Sunday, September 12, 2010

Conversations I imagined I had today

Sarah: I'm sorry I peed on the floor.
Me: I know.
Sarah: And that I missed the new Deluxe Piddle Pad you put out for me to pee on.
Me: I know, you're Old Girl.
Sarah: Maybe you could start leaving the light on for me so I can see the Deluxe Piddle Pad.
Me: Ok.
Sarah: Also, I think I had an accident in the bedroom.
Me: Sigh, I know.

PDub and EDub: If you get the ladder, we'll just climb up and figure out what's wrong with the swamp cooler. Not like we're doing anything else.
Me: Great idea guys!

Earl: More Bridezillas? Really? Can't we watch something else?
Me: There's nothing else on.
Earl: But we've been watching it for five hours. It's making me feel jaded and depressed.
Me: I'll turn it off when I'm done planning.
Earl: Maybe you should learn to plan without watching this nonsense.
Me: Maybe you should learn French and how to type.
Earl: Um, I've got, uh, something to do outside. Door open, please.
(later)
Earl: Teeheehee, dude, Bridezillas is the best show, like, ever. I'm sooo thirsty.

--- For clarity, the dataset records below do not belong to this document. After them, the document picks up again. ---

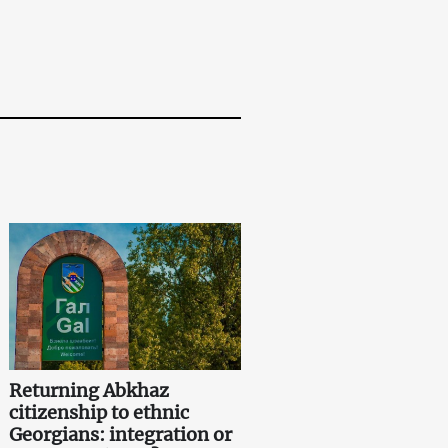
Returning Abkhaz
citizenship to ethnic
Georgians: integration or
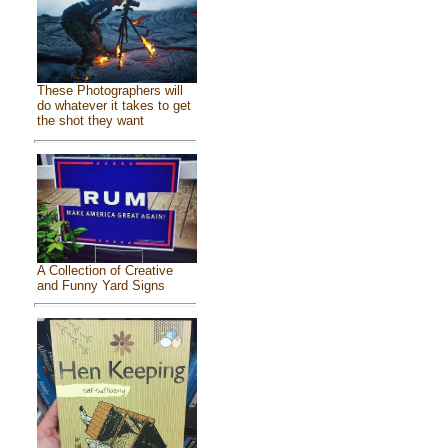
These Photographers will
do whatever it takes to get
the shot they want
A Collection of Creative
and Funny Yard Signs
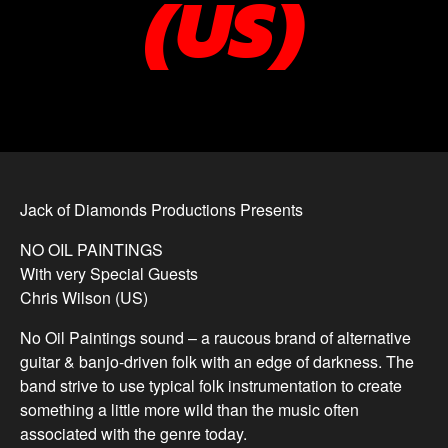
(US)
Jack of Diamonds Productions Presents
NO OIL PAINTINGS
With very Special Guests
Chris Wilson (US)
No Oil Paintings sound – a raucous brand of alternative
guitar & banjo-driven folk with an edge of darkness. The
band strive to use typical folk instrumentation to create
something a little more wild than the music often
associated with the genre today.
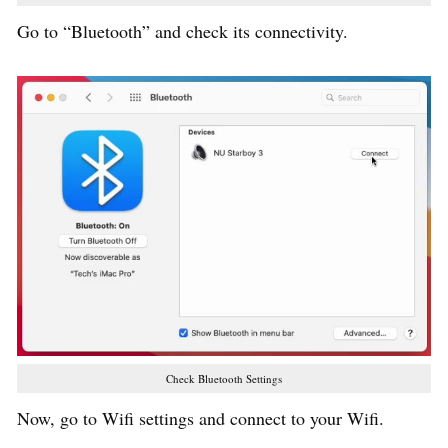
Go to “Bluetooth” and check its connectivity.
Check Bluetooth Settings
Now, go to Wifi settings and connect to your Wifi.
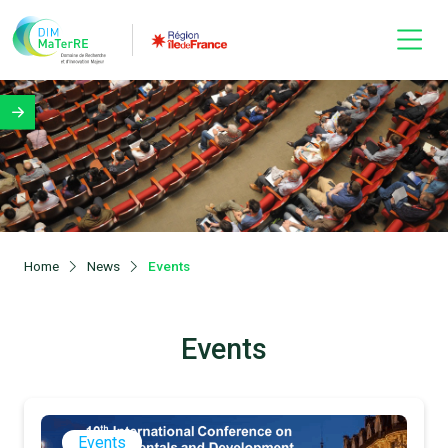
Home
News
Events
Events
Events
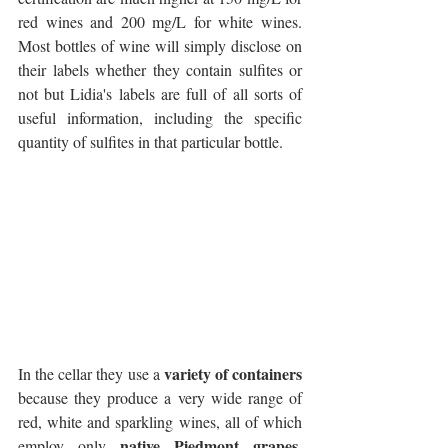
red wines and 200 mg/L for white wines. 
Most bottles of wine will simply disclose on 
their labels whether they contain sulfites or 
not but Lidia's labels are full of all sorts of 
useful information, including the specific 
quantity of sulfites in that particular bottle.
variety of containers
In the cellar they use a 
because they produce a very wide range of 
red, white and sparkling wines, all of which 
native Piedmont grapes
employ only 
. 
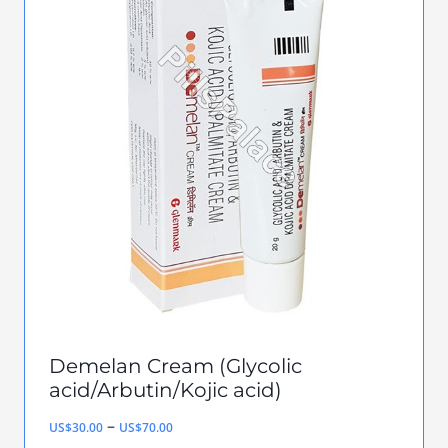
multiple
variants.
The
options
may
be
chosen
on
the
product
page
Demelan Cream (Glycolic
acid/Arbutin/Kojic acid)
Price
–
US$
30.00
US$
70.00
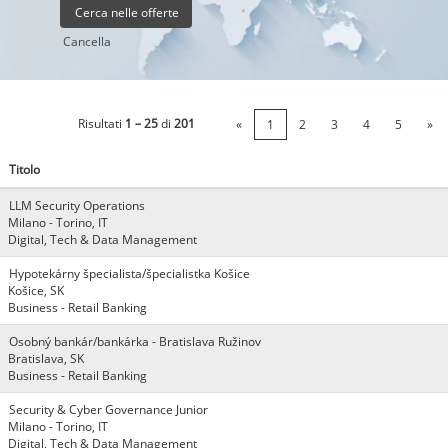
Cancella
Risultati
1 – 25
di
201
«
1
2
3
4
5
»
Titolo
LLM Security Operations
Milano - Torino, IT
Digital, Tech & Data Management
Hypotekárny špecialista/špecialistka Košice
Košice, SK
Business - Retail Banking
Osobný bankár/bankárka - Bratislava Ružinov
Bratislava, SK
Business - Retail Banking
Security & Cyber Governance Junior
Milano - Torino, IT
Digital, Tech & Data Management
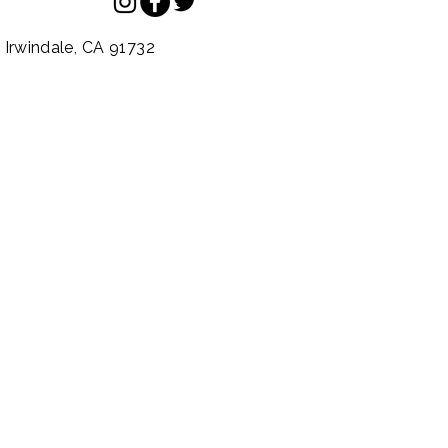
.
Irwindale,
CA
91732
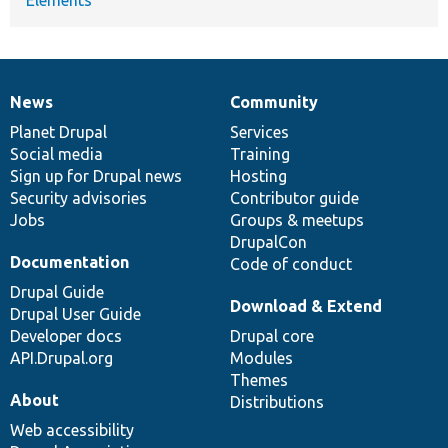
News
Community
News
Our
Documentation
Drupal
Governance
items
Planet Drupal
community
code
of
Services
Social media
base
community
Training
Sign up for Drupal news
Hosting
Security advisories
Contributor guide
Jobs
Groups & meetups
DrupalCon
Documentation
Code of conduct
Drupal Guide
Download & Extend
Drupal User Guide
Developer docs
Drupal core
API.Drupal.org
Modules
Themes
About
Distributions
Web accessibility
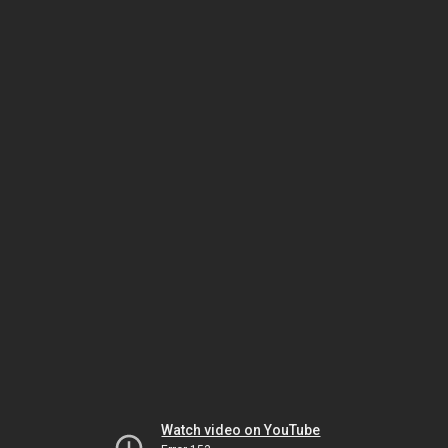
Watch video on YouTube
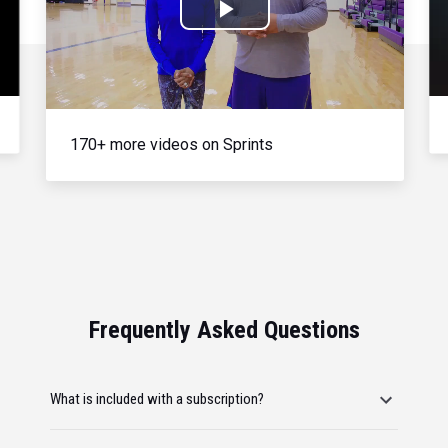
Play
Video
170+ more videos on Sprints
Frequently Asked Questions
What is included with a subscription?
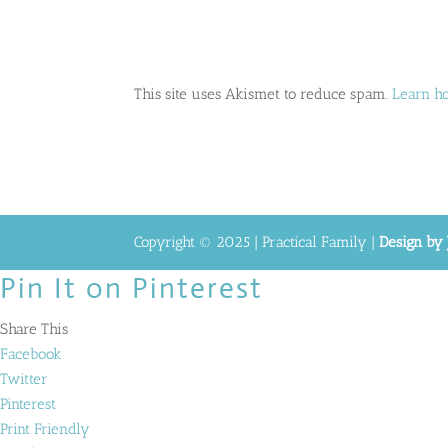
This site uses Akismet to reduce spam.
Learn h
Copyright © 2025 | Practical Family |
Design by 
Pin It on Pinterest
Share This
Facebook
Twitter
Pinterest
Print Friendly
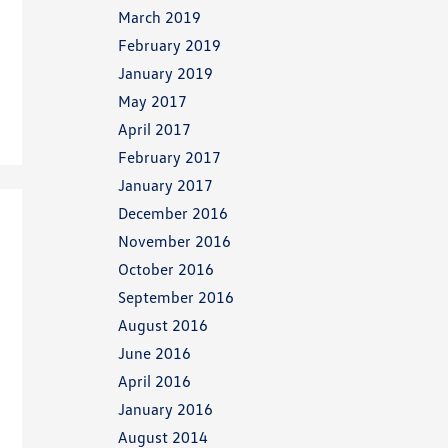
March 2019
February 2019
January 2019
May 2017
April 2017
February 2017
January 2017
December 2016
November 2016
October 2016
September 2016
August 2016
June 2016
April 2016
January 2016
August 2014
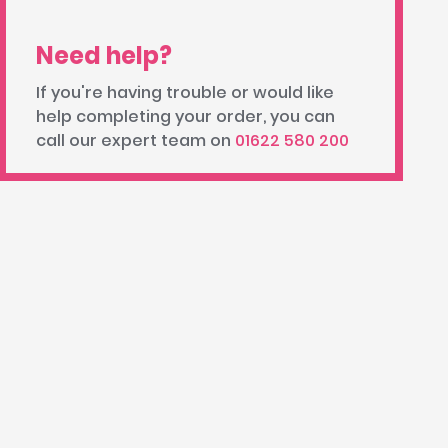
Need help?
If you're having trouble or would like
help completing your order, you can
call our expert team on
01622 580 200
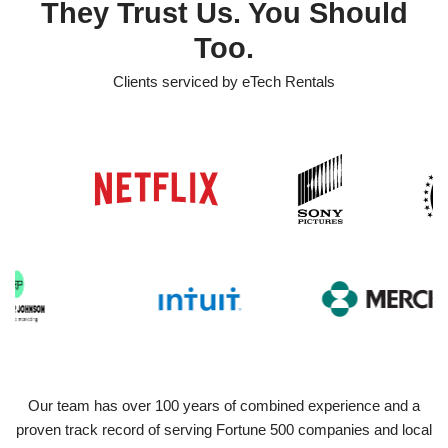
They Trust Us. You Should
Too.
Clients serviced by eTech Rentals
Our team has over 100 years of combined experience and a
proven track record of serving Fortune 500 companies and local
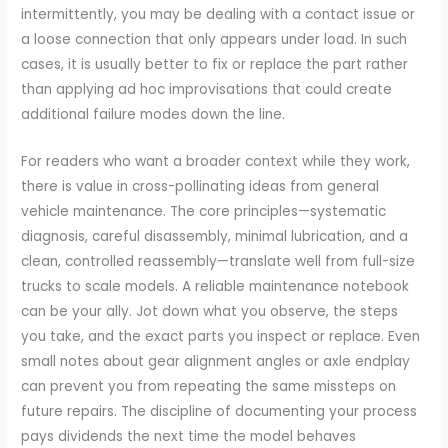
intermittently, you may be dealing with a contact issue or
a loose connection that only appears under load. In such
cases, it is usually better to fix or replace the part rather
than applying ad hoc improvisations that could create
additional failure modes down the line.
For readers who want a broader context while they work,
there is value in cross-pollinating ideas from general
vehicle maintenance. The core principles—systematic
diagnosis, careful disassembly, minimal lubrication, and a
clean, controlled reassembly—translate well from full-size
trucks to scale models. A reliable maintenance notebook
can be your ally. Jot down what you observe, the steps
you take, and the exact parts you inspect or replace. Even
small notes about gear alignment angles or axle endplay
can prevent you from repeating the same missteps on
future repairs. The discipline of documenting your process
pays dividends the next time the model behaves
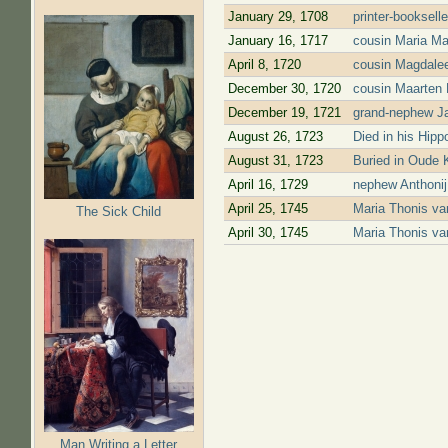
January 29, 1708
printer-booksell
January 16, 1717
cousin Maria Ma
April 8, 1720
cousin Magdalee
December 30, 1720
cousin Maarten 
December 19, 1721
grand-nephew Ja
August 26, 1723
Died in his Hipp
August 31, 1723
Buried in Oude 
April 16, 1729
nephew Anthonij
April 25, 1745
Maria Thonis v
The Sick Child
April 30, 1745
Maria Thonis va
Pages
Man Writing a Letter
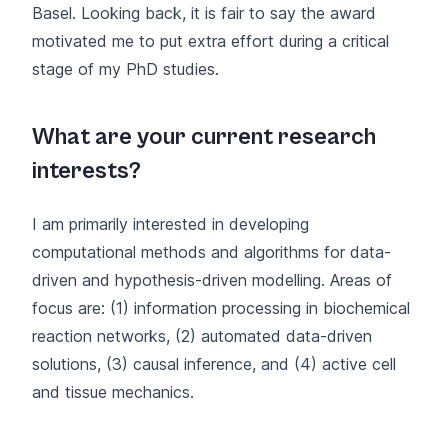
Basel. Looking back, it is fair to say the award
motivated me to put extra effort during a critical
stage of my PhD studies.
What are your current research
interests?
I am primarily interested in developing
computational methods and algorithms for data-
driven and hypothesis-driven modelling. Areas of
focus are: (1) information processing in biochemical
reaction networks, (2) automated data-driven
solutions, (3) causal inference, and (4) active cell
and tissue mechanics.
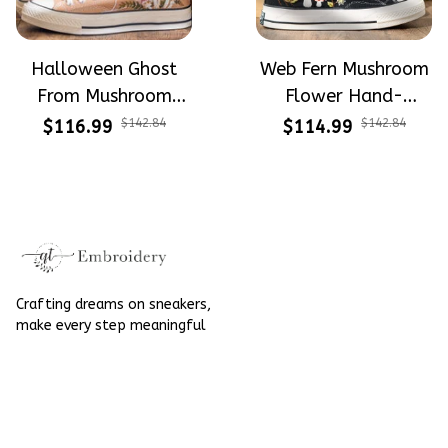
Halloween Ghost
Web Fern Mushroom
From Mushroom
Flower Hand-
Garden Hand-
Embroidered Shoes
$116.99
$142.84
$114.99
$142.84
Embroidered Shoes
High Top Gift For
High Top Gift For
Halloween
Halloween
Crafting dreams on sneakers, 
make every step meaningful
Email
: 
contact@qtembroidery.com
SUPPORT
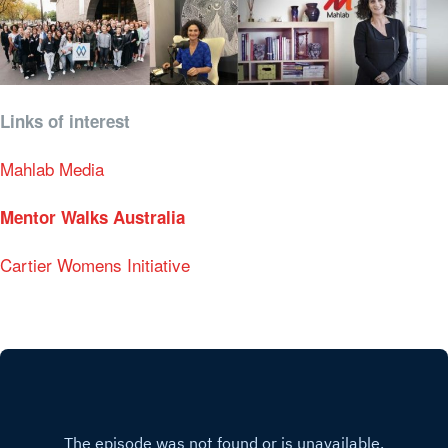
Links of interest
Mahlab Media
Mentor Walks Australia
Cartier Womens Initiative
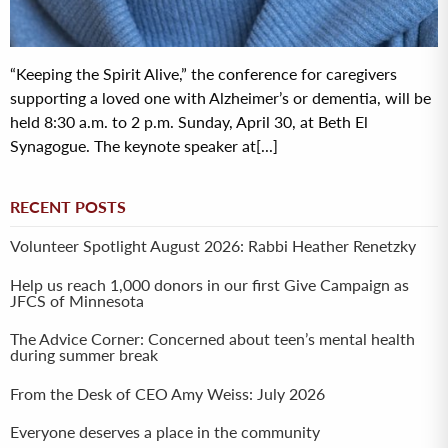
“Keeping the Spirit Alive,” the conference for caregivers
supporting a loved one with Alzheimer’s or dementia, will be
held 8:30 a.m. to 2 p.m. Sunday, April 30, at Beth El
Synagogue. The keynote speaker at[...]
RECENT POSTS
Volunteer Spotlight August 2026: Rabbi Heather Renetzky
Help us reach 1,000 donors in our first Give Campaign as
JFCS of Minnesota
The Advice Corner: Concerned about teen’s mental health
during summer break
From the Desk of CEO Amy Weiss: July 2026
Everyone deserves a place in the community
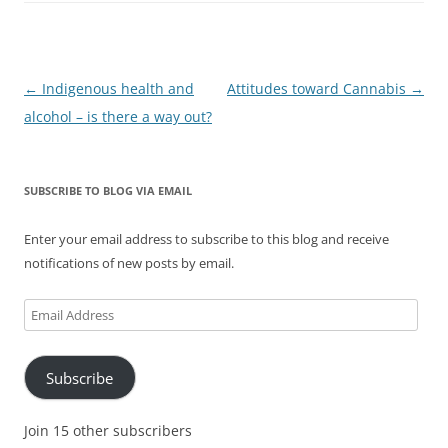
Post
←
Indigenous health and
Attitudes toward Cannabis
→
navigation
alcohol – is there a way out?
SUBSCRIBE TO BLOG VIA EMAIL
Enter your email address to subscribe to this blog and receive
notifications of new posts by email.
Email
Address
Subscribe
Join 15 other subscribers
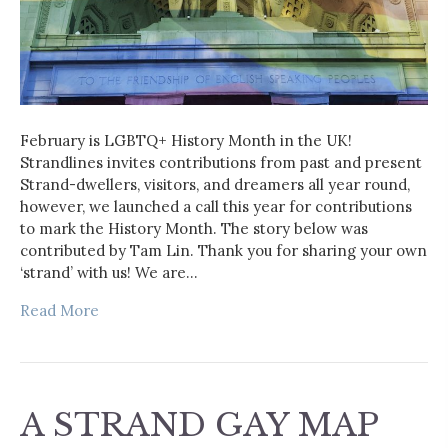
February is LGBTQ+ History Month in the UK!
Strandlines invites contributions from past and present
Strand-dwellers, visitors, and dreamers all year round,
however, we launched a call this year for contributions
to mark the History Month. The story below was
contributed by Tam Lin. Thank you for sharing your own
‘strand’ with us! We are…
Read More
A STRAND GAY MAP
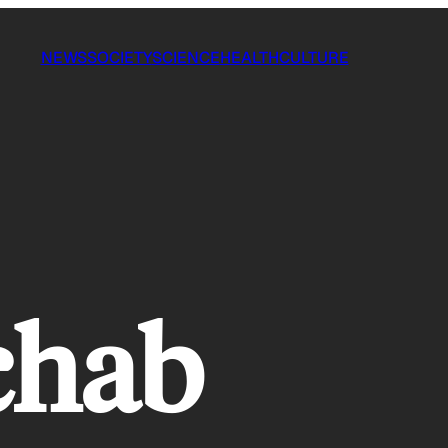
NEWS
SOCIETY
SCIENCE
HEALTH
CULTURE
chab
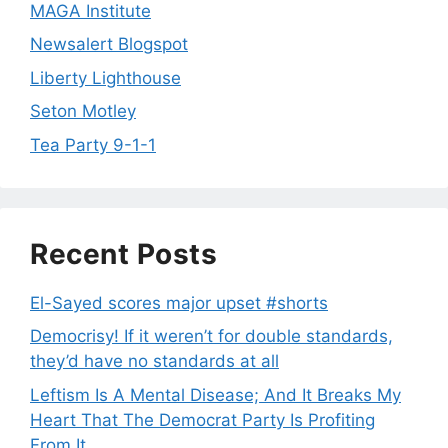
MAGA Institute
Newsalert Blogspot
Liberty Lighthouse
Seton Motley
Tea Party 9-1-1
Recent Posts
El-Sayed scores major upset #shorts
Democrisy! If it weren’t for double standards,
they’d have no standards at all
Leftism Is A Mental Disease; And It Breaks My
Heart That The Democrat Party Is Profiting
From It.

Me: How should I introduce the -ir verbes because I'm having a complete lack of imagination.
Randi: Which ones?
Me: finir, grossir, maigrir, etc.
Randi: Oh, no idea. I was thinking about partir, dormir, servir and sortir. I had a bitchin' idea for those ones.

Me: Clark, what are you doing?
Clark: I put myself to bed because I couldn't watch any more Bridezillas and you told me to go away.
Me: Because licking me while I'm trying to do sit-ups is annoying as hell. You know I hate that.
Clark: Well, also, I'm tired.

Randi: Yes, uh, excuse me-I think I may have sliced my tongue licking the cheese off of the cheese grater in the dishwasher.